In the performance, the paintings relating to the music are projected behind the band ,flowing through treasures of Turner's works hidden away in the vaults of the Tate, like “The Skies Sketch Book”, where the music articulates the rhapsodic en pleine air sky studies which Turner filled its pages with.
STORY (... by Tim)
“I first conceived of pursuing the project 'Colour Beginnings' several years ago during a regular visit to Tate Britain, to look at the collection of colour sketches by the artist JMW Turner, held in store at The Prints and Drawings Room,which have held my interest and inspired me for many years.
I seem to get a musical narrative in response to some art work, and in the case of Turner's work, particularly the late oils and watercolours, and the colour sketches, I noticed that it was particularly strong and consistent.
In 2006 I made some exploratory visits to the Prints and Drawings Room to look more closely at the body of work known as "Colour Beginnings", which are watercolour sketches ,thought by curators and experts to be 'unfinished' preparatory and experimental pieces related often to other subsequent 'finished' works, and decided to commit myself to a project of that name, using this body of work , and the sketch books , as the principle source of inspiration. Turner's approach to painting, the tenacity of his vision as an artist, and his robustness and passion as a human being,were an inspiration to completing this work; he is a role model for the 21st Century artist."
In 2008 The Leverhulme Trust granted Tate Britain funding to invite Tim to be artist in residence in 2009.
"Looking more closely at the nature of this inspiration, I became aware that part of the relationship which crossed the boundary between the two disciplines, for me was, and is, tonality, both in paint and in sound. I have experimented with watercolour paint for most of the time I have been a professional musician, and the quality, for instance, of the sound of my saxophone has parallels in paint.
For instance, the edge of the sound against a silent backdrop, and the edge of a colour wash against the texture of the paper or another layer of wash.
Another relationship which emerged while I worked and researched, as Artist In Residence at Tate Britain in 2009, was in the similarity of Turner's approach to working, as reported by other observers,and by contemporary experts who I consulted,and my approach as an improvising jazz musician. Farringdon, a contemporary of Turner's, described in vol.iv of his memoirs how
"Turner has no settled process, but drives the colours around until he has expressed the ideas in his mind". The narrative of a solo emerges by articulating tones
'heard' by the inner ear, and then responding to the resultant suggestions coming from those resonances, and the responses of the other musicians. This emerging narrative, which is the lifeblood of jazz playing,bares a close resemblance to the improvisational approach whereby Turner articulated his own colour/visual perceptions.
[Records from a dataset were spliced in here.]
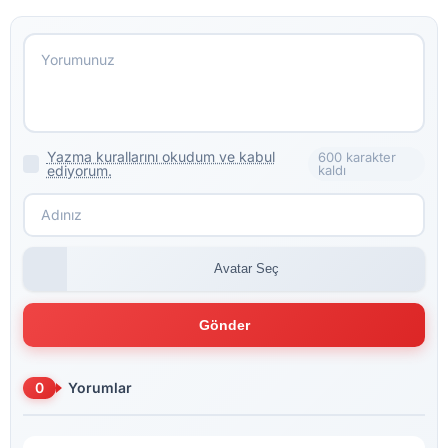
Yazma kurallarını okudum ve kabul
600 karakter
ediyorum.
kaldı
Avatar Seç
Gönder
0
Yorumlar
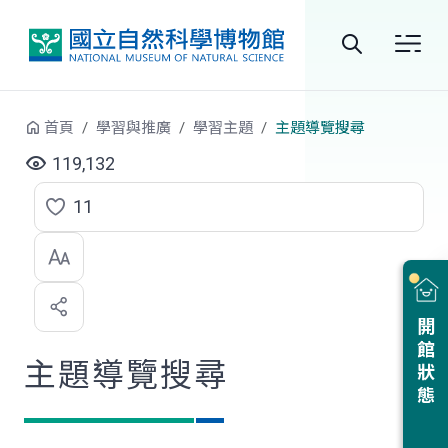
跳到中央內容區塊
全
站
首頁
學習與推廣
學習主題
主題導覽搜尋
搜
119,132
尋
11
點
選
喜
開館狀態
歡
主題導覽搜尋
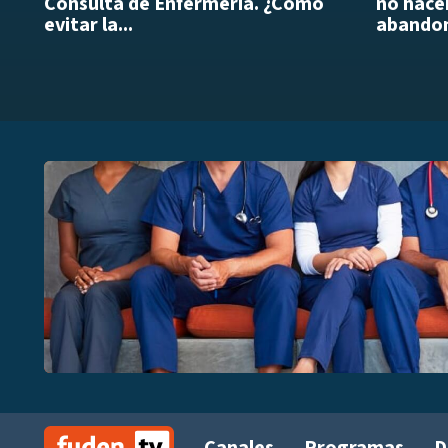
Consulta de Enfermería. ¿Cómo
no hacer
evitar la...
abandon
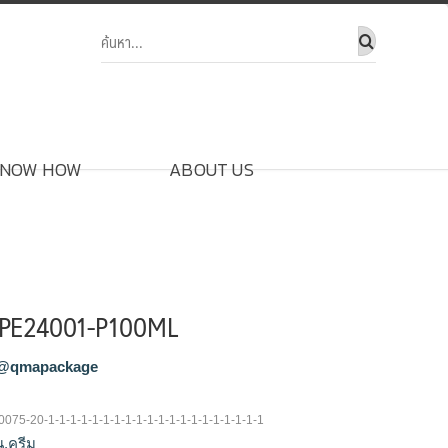
NOW HOW
ABOUT US
-PE24001-P100ML
@qmapackage
0075-20-1-1-1-1-1-1-1-1-1-1-1-1-1-1-1-1-1-1-1-1
น,ครีม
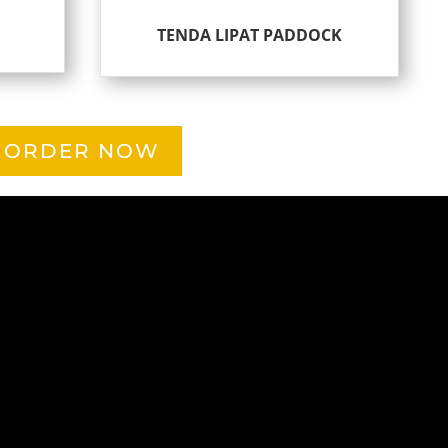
TENDA LIPAT PADDOCK
ORDER NOW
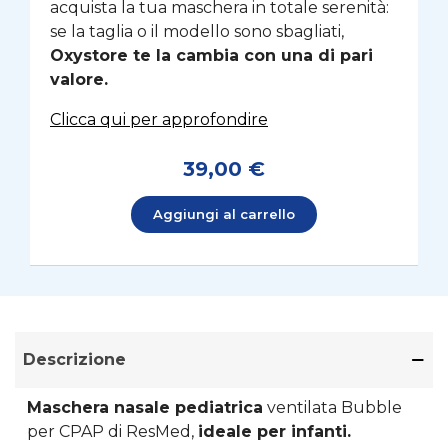
acquista la tua maschera in totale serenità:
se la taglia o il modello sono sbagliati,
Oxystore te la cambia con una di pari
valore.
Clicca qui per approfondire
39,00 €
Aggiungi al carrello
Descrizione
Maschera nasale pediatrica
ventilata Bubble
per CPAP di ResMed,
ideale per infanti.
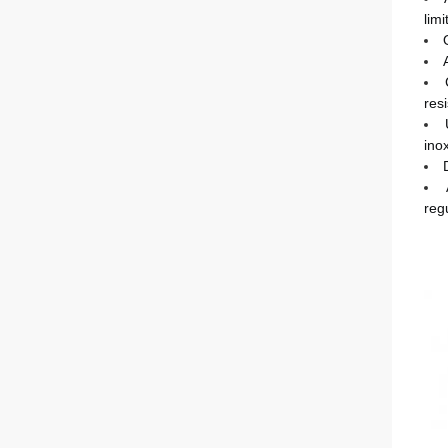
lim
resi
ino
reg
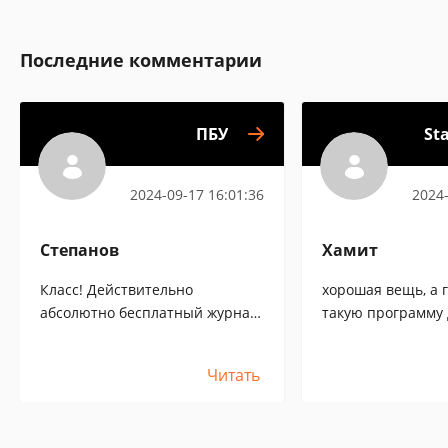
Последние комментарии
ПБУ
Sta
путеводи
2024-09-17 16:01:36
2024-
Степанов
Хамит
Класс! Действительно
хорошая вещь, а 
абсолютно бесплатный журнал
такую программу 
для бухгалтера! И при этом
андроида? буду о
очень даже неплохой! Вот
признателен.
Читать
спасибо, буду пользоваться.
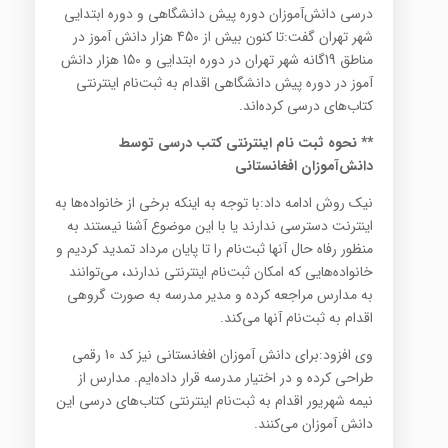
درسی دانش‌آموزان دوره پیش دانشگاهی و دوره ابتدایی
شهر تهران گفت:‌تا کنون بیش از 450 هزار دانش آموز در
مناطق 19گانه شهر تهران در دوره ابتدایی و 150 هزار دانش
آموز در دوره پیش دانشگاهی اقدام به ثبت‌نام اینترنتی
کتاب‌های درسی کرده‌اند.
** نحوه ثبت نام اینترنتی کتب درسی توسط
دانش‌آموزان افغانستانی
نیک روش ادامه داد:‌با توجه به اینکه برخی از خانواده‌ها به
اینترنت دسترسی ندارند یا با این موضوع آشنا نیستند به
منظور رفاه حال آنها ثبت‌نام را تا پایان مرداد تمدید کردیم و
خانواده‌هایی که امکان ثبت‌نام اینترنتی ندارند، می‌توانند
به مدارس مراجعه کرده و مدیر مدرسه به صورت گروهی
اقدام به ثبت‌نام آنها می‌کند.
وی افزود:‌برای دانش آموزان افغانستانی نیز کد 10 رقمی
طراحی کرده و در اختیار مدرسه قرار داده‌ایم. مدارس از
نیمه شهریور اقدام به ثبت‌نام اینترنتی کتاب‌های درسی این
دانش آموزان می‌کنند.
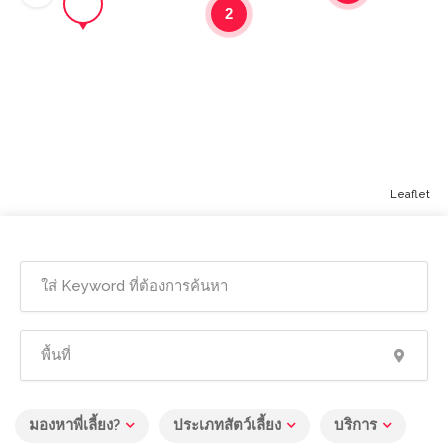
2
Leaflet
มองหาพี่เลี้ยง?
ประเภทสัตว์เลี้ยง
บริการ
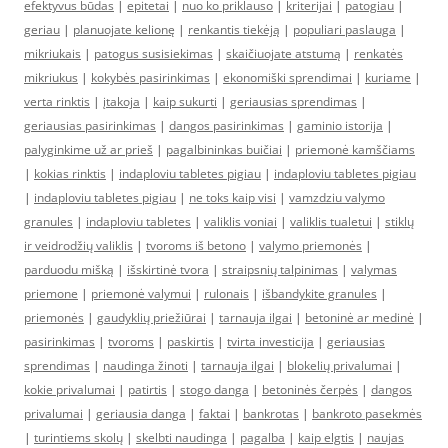
efektyvus būdas
|
epitetai
|
nuo ko priklauso
|
kriterijai
|
patogiau
|
geriau
|
planuojate kelionę
|
renkantis tiekėją
|
populiari paslauga
|
mikriukais
|
patogus susisiekimas
|
skaičiuojate atstumą
|
renkatės
mikriukus
|
kokybės pasirinkimas
|
ekonomiški sprendimai
|
kuriame
|
verta rinktis
|
įtakoja
|
kaip sukurti
|
geriausias sprendimas
|
geriausias pasirinkimas
|
dangos pasirinkimas
|
gaminio istorija
|
palyginkime už ar prieš
|
pagalbininkas buičiai
|
priemonė kamščiams
|
kokias rinktis
|
indaploviu tabletes pigiau
|
indaploviu tabletes pigiau
|
indaploviu tabletes pigiau
|
ne toks kaip visi
|
vamzdziu valymo
granules
|
indaploviu tabletes
|
valiklis voniai
|
valiklis tualetui
|
stiklų
ir veidrodžių valiklis
|
tvoroms iš betono
|
valymo priemonės
|
parduodu mišką
|
išskirtinė tvora
|
straipsnių talpinimas
|
valymas
priemone
|
priemonė valymui
|
rulonais
|
išbandykite granules
|
priemonės
|
gaudyklių priežiūrai
|
tarnauja ilgai
|
betoninė ar medinė
|
pasirinkimas
|
tvoroms
|
paskirtis
|
tvirta investicija
|
geriausias
sprendimas
|
naudinga žinoti
|
tarnauja ilgai
|
blokelių privalumai
|
kokie privalumai
|
patirtis
|
stogo danga
|
betoninės čerpės
|
dangos
privalumai
|
geriausia danga
|
faktai
|
bankrotas
|
bankroto pasekmės
|
turintiems skolų
|
skelbti naudinga
|
pagalba
|
kaip elgtis
|
naujas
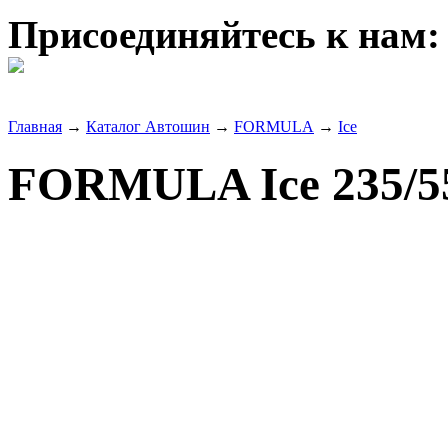
Присоединяйтесь к нам:
Главная
→
Каталог Автошин
→
FORMULA
→
Ice
FORMULA Ice 235/5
In the Colour Beginnings body of work, ".....more precious and lovely than any finished drawings"(John Ruskin -Modern Painters),the raw edge of his experimentation and poetic urge is very exposed and accessible.
How I composed the music
I spent 3 months looking through all the Colour Beginnings colour sketches stored at Tate Britain and some other related works, including sketch books (there are hundreds!),read and researched Turner's work and life, and selected some works.
I then set up groups of paintings in the Prints and Drawings Room, where I was based at Tate Britain, and recorded spontaneous improvisations in front of the paintings.
I then selected some of the improvisations, transcribed them ,learnt them and harmonised and arranged the improvisations to present to the musicians in my quartet.